It was the right thing to do. So I was told; so I believed. Focus on my job for twenty years and it will provide for my family for life—good salary while working, good pension and benefits afterwards. Finding the discomfort of a stable job like that took several wasted years. During those years, I made many friends. Few of those would be with me far beyond the typical transient cycle of fickle friends. Though years and distance separated us, I stayed in touch with one friend from college. Support and care were obvious during our visits as though the years were just weeks. Friends for life? Depends on how you define ‘friend’ and what you expect from them. If we lived closer, we would spend most of our free time together. 

When I spent a year or so in sales, I learned some skills that would survive with me for decades. Despair over poor sales killed motivation to beat the streets and cold sell. Local groups of competitors formed and we motivated each other to keep going and ignore the temporary setbacks. We cheered for each other and got close as friends despite being competitors. That closeness spawned transgressions, breaches of trust, and adultery when two of those friends bedded my wife. One was for fun, the other wanted her to leave me for him. That ended my sales career and those friendships.

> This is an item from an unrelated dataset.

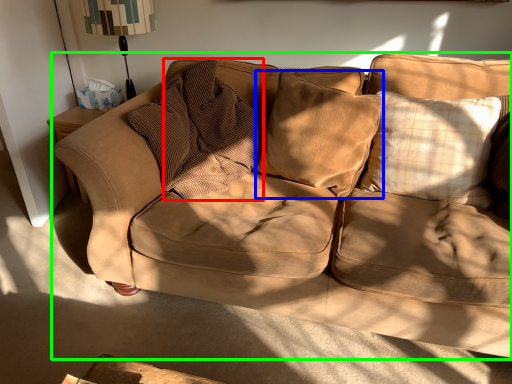 Question: Considering the real-world distances, which object is closest to pillow (highlighted by a red box)? pillow (highlighted by a blue box) or studio couch (highlighted by a green box).

Choices:
 (A) pillow
 (B) studio couch

Answer: (A) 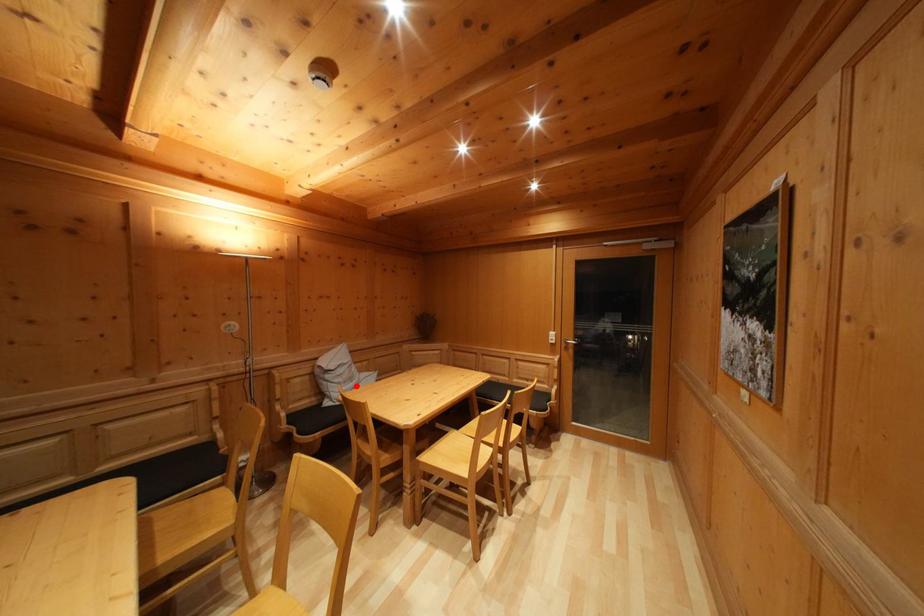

We survived on rotating credit card debts for a year resulting in a net income of -$2200. After the freedom of self employment, I was reluctant to settle for a 9-to-5, yet knew I had to make that soul sucking compromise and admit failure. Some friendships, though temporary, were deep and strong. While I considered which job I’d allow to enslave me, another college friend and his mom saw an ad from a major computer company and felt that was right for me. 

There were only two companies I trusted to be around for as long as I expected to live. The ad and the friend swayed me. I chose the paternal company with 100 years of history. It promised a job for life if I kept my nose clean. They also made an exception and hired me during a hiring freeze. Based on the research I managed and that exception, I swore my loyalty to them for life. I saw their loyalty to ‘family’ in practice with people who made serious mistakes. Instead of losing their jobs, they went to rehab—expenses and salary paid. I saw people choose to work for 50 years before retiring, for love of the family oriented company. 

Imagine my surprise when I did well with them. They rewarded me with exceptional recognition, big raises and awards. Friends came and went as I moved around in the company and the country. Inspired with confidence, I bled for that company and continued to work eighty-hour weeks even after a promotion that took away overtime pay. 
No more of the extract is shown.